Warum diskutieren wir nicht darüber, dass wenn queere Menschen in unserem Land angegriffen werden, es immer auch eine Gefährdung der Inneren Sicherheit ist? Und warum machen wir eine Gefährdung der Inneren Sicherheit immer davon abhängig, wer die Täter*innen waren und nicht wer die Opfer sind?

Stattdessen diskutieren wir politisch an manchen Stellen lieber, ob trans* Männer Männer sind und ob trans* Frauen Frauen sind. Oder ob es uns und Ihnen allen zumutbar ist, ein verdammtes Gendersternchen zu lesen oder ausgesprochen zu hören. Echt jetzt? Selbstverständlich sind trans* Männer Männer und trans* Frauen Frauen! Und auch sie haben ein Recht darauf, dass WIR ihre Würde schützen.

Ich will, wir wollen, frei und sicher leben. Das ist unser Menschenrecht. Aber leider ist es aktuell ein Privileg, dass nur Heterosexuellen für sich in Anspruch nehmen können. Immer dann, wenn Heterosexuelle Hand in Hand durch die Straßen laufen, immer dann, wenn sie auf der Straße die Hand ihrer Liebe berühren, genau dann, denken sie immer an die Zuneigung, an die Vertrautheit, an die Liebe zwischen ihnen. Wenn queere Menschen, wenn Schwule und Lesben Hand in Hand durch die Stadt laufen, dann denken sie zuerst immer an die Angst. Immer. Und das ist echt ätzend!

Auch ich möchte gerne meinen Freund in der Öffentlichkeit küssen dürfen und dabei die Augen schließen. Aber wir müssen dabei immer die Augen offenhalten, aus Angst angegriffen zu werden.
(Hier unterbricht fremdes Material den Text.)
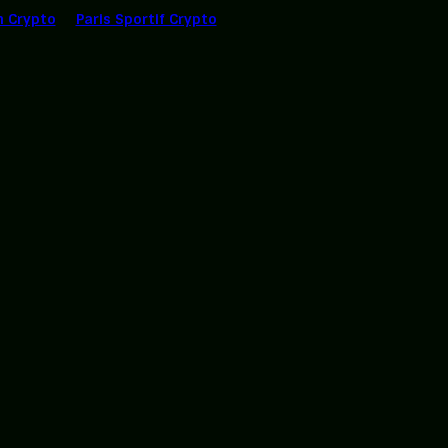
n Crypto
Paris Sportif Crypto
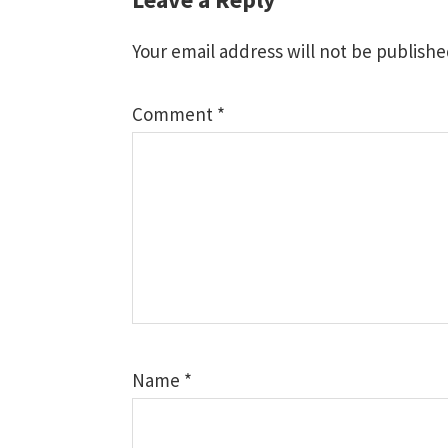
Reader
Interactions
Your email address will not be publishe
Comment
*
Name
*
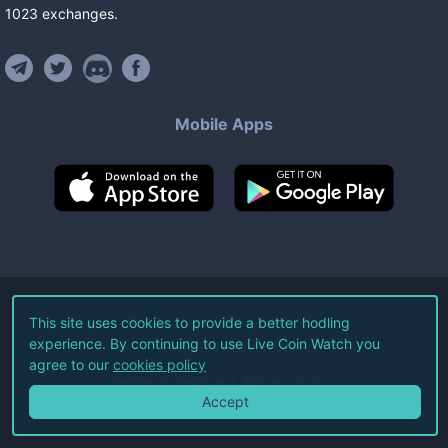
1023
exchanges
.
Mobile Apps
©
2026
Live Coin Watch LLC.
This site uses cookies to provide a better hodling
experience. By continuing to use Live Coin Watch you
All Rights Reserved.
agree to our
cookies policy
Terms of Service
Privacy Policy
Accept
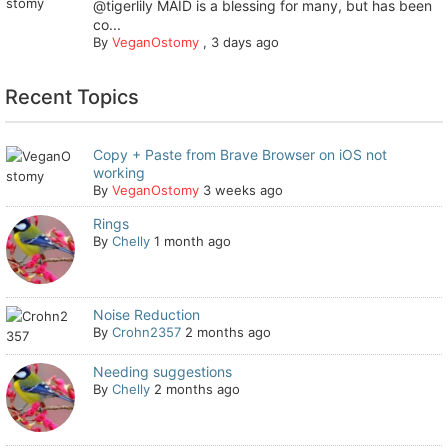
@tigerlily MAID is a blessing for many, but has been
co...
By
VeganOstomy
,
3 days ago
Recent Topics
Copy + Paste from Brave Browser on iOS not
working
By
VeganOstomy
3 weeks ago
Rings
By
Chelly
1 month ago
Noise Reduction
By
Crohn2357
2 months ago
Needing suggestions
By
Chelly
2 months ago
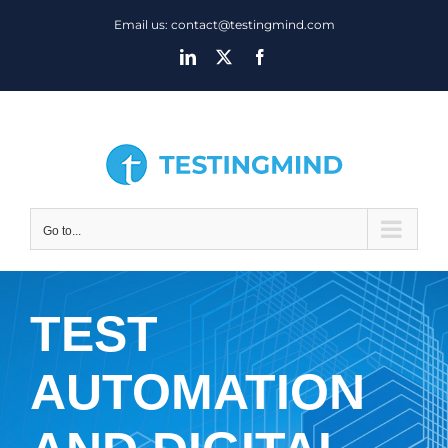
Skip
Email us: contact@testingmind.com
to
LinkedIn
X
Facebook
content
Go to...
TEST
AUTOMATION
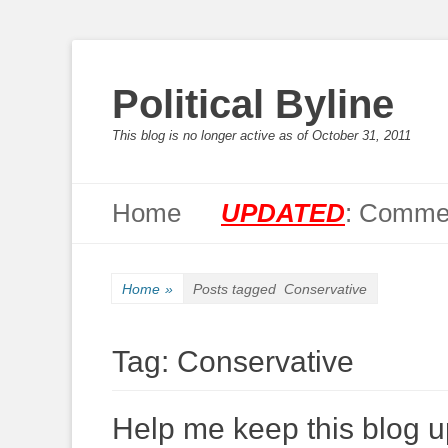
Political Byline
This blog is no longer active as of October 31, 2011
Primary Menu
Skip
Home
UPDATED
: Commen
to
content
Home
»
Posts tagged
Conservative
Tag:
Conservative
Help me keep this blog up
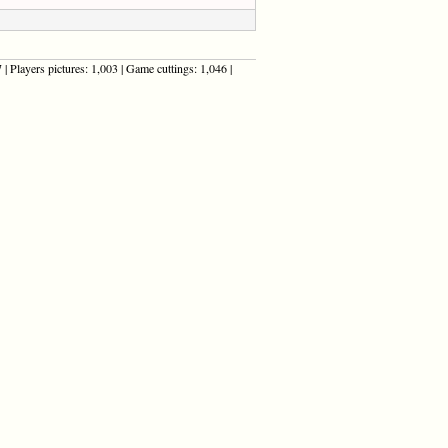
| Players pictures: 1,003 | Game cuttings: 1,046 |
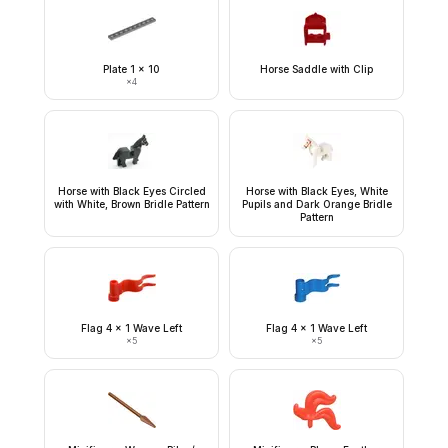
Plate 1 x 10
Horse Saddle with Clip
×
4
Horse with Black Eyes Circled
Horse with Black Eyes, White
with White, Brown Bridle Pattern
Pupils and Dark Orange Bridle
Pattern
Flag 4 x 1 Wave Left
Flag 4 x 1 Wave Left
×
5
×
5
Und weil sich das ändern muss, will ich Ihnen vorab danken. Danke, dass Sie sich heute die Zeit genommen haben, sich mit diesem wichtigen Thema auseinanderzusetzen. Danke, dass Sie meine Community im Blick haben und sie hoffentlich im Blick behalten. Und schützen!

Sie können nämlich politisch was verändern und sie können uns dabei helfen, die Farben des Regenbogens zu erhalten. Tun sie es bitte für all die Jan Lucas da draußen und auch für alle Kinder und Enkelkinder in unserem Land."